Dados pessoais merecem proteção legal, mas em sociedades que deles dependem para seu funcionamento, a lei deve prever formas legítimas de acesso pelos órgãos de investigação, com ou sem autorização judicial, sendo esta exigível nos casos de reserva de jurisdição.

Tomo um exemplo da Europa, onde a Polícia realizou testes de DNA em massa para descobrir a autoria de um crime grave. Um desses casos ocorreu na apuração da morte de Nicky Verstappen, assassinado aos 11 anos.

Em 2018, a Polícia holandesa pediu a 21 mil homens da região onde ocorreu o crime que se apresentassem para exames de DNA. Mais de 16 mil homens foram testados. Em função disso, um homem de 55 anos, suspeito de morte de Nicky Verstappen, foi identificado e preso na Espanha.

Ao deferir a medida no caso Marielle, o min. Rogério Schietti, relator, disse que “as mesmas estruturas tecnológicas que nos invadem diariamente com fornecimento dos nossos dados para empresas fornecerem serviços agora se colocam de uma maneira tão ferrenha contra uma simples investigação de um assassinato”.

É de fato surpreendente que uma empresa cujo modelo de negócio se funda na acintosa exploração de dados pessoais e informações de milhões de usuários alegue que uma cooperação restrita e específica com o Estado em caso grave e delimitado “ameaçaria” a privacidade desses mesmos usuários.

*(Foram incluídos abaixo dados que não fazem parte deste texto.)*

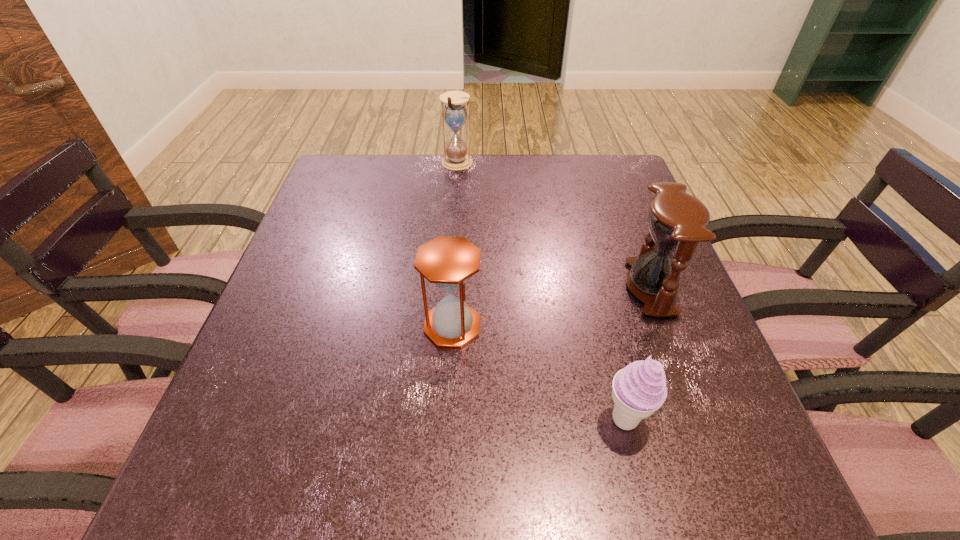 In order to click on vacant space that is in between the icecream and the farthest hourglass in this screenshot , I will do `click(541, 292)`.

Find the location of a particular element. Image resolution: width=960 pixels, height=540 pixels. free area in between the second object from right to left and the shortest hourglass is located at coordinates (540, 373).

This screenshot has width=960, height=540. I want to click on vacant area that lies between the rightmost hourglass and the third object from left to right, so click(x=638, y=354).

Where is `free area in between the rightmost hourglass and the icecream`? free area in between the rightmost hourglass and the icecream is located at coordinates (638, 354).

This screenshot has height=540, width=960. What are the coordinates of `vacant space in between the nearest object and the rightmost hourglass` in the screenshot? It's located at (638, 354).

Point out which object is positioned as the second nearest to the rightmost object. Please provide its 2D coordinates. Your answer should be formatted as a tuple, i.e. [(x, y)], where the tuple contains the x and y coordinates of a point satisfying the conditions above.

[(448, 262)]

Identify the location of object that is the third closest to the farthest object. The image size is (960, 540). (639, 389).

Identify which hourglass is the second closest to the rightmost hourglass. Please provide its 2D coordinates. Your answer should be formatted as a tuple, i.e. [(x, y)], where the tuple contains the x and y coordinates of a point satisfying the conditions above.

[(455, 158)]

The height and width of the screenshot is (540, 960). Find the location of `hourglass identified as the closest to the nearest object`. hourglass identified as the closest to the nearest object is located at coordinates (677, 221). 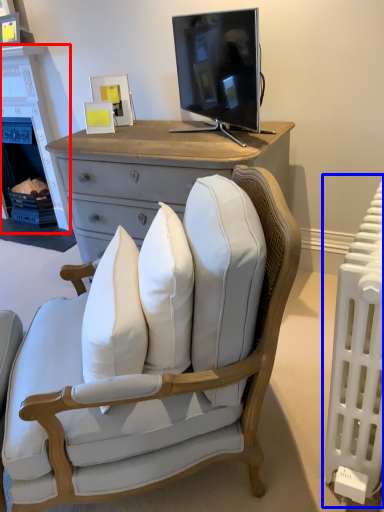 Question: Which point is further to the camera, fireplace (highlighted by a red box) or radiator (highlighted by a blue box)?

Choices:
 (A) fireplace
 (B) radiator

Answer: (A) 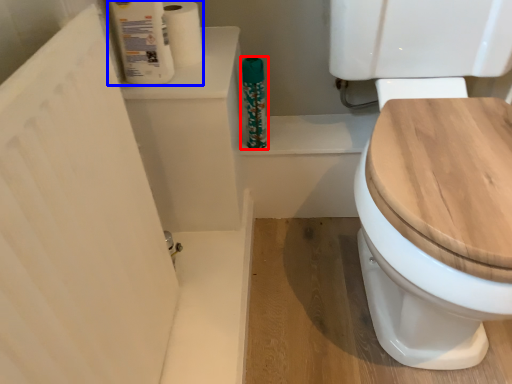 Question: Which object is closer to the camera taking this photo, cleaning product (highlighted by a red box) or toilet paper (highlighted by a blue box)?

Choices:
 (A) cleaning product
 (B) toilet paper

Answer: (B) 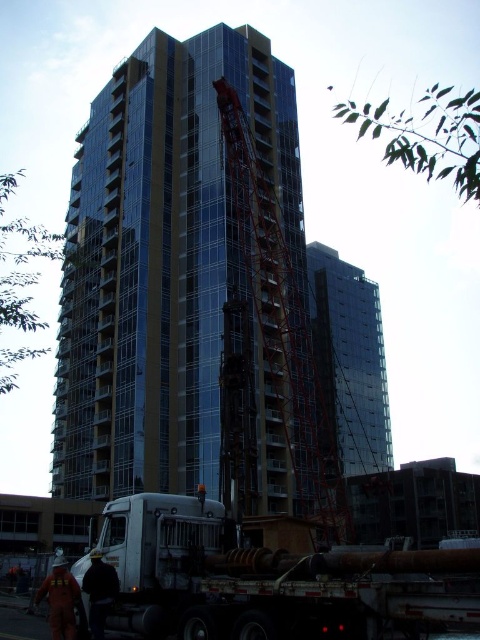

Diferentemente do que alega a Google, a ordem judicial fluminense chancelada pelo STJ não é genérica nem ampla. É muito específica quanto aos temos de busca e delimitada quanto ao tempo e a determinadas coordenadas geográficas.

O STJ manteve a ordem judicial que ordena à Google que informe quem, nos 5 dias que antecederam o crime, pesquisou no buscador Google, os termos “Marielle Franco”, “vereadora Marielle”, “agenda Marielle”, “agenda vereadora Marielle”, “Casa das Pretas”, “Rua dos Inválidos 122” e “Rua dos Inválidos”.

A decisão confirmada pelo STJ é proporcional, necessária para a apuração de um crime grave, atende a um fim legítimo numa sociedade democrática, foi devidamente fundamentada, proferida pela autoridade competente e está baseada em lei, especialmente o Marco Civil da Internet. Que seja frutífera para identificar os autores do crime.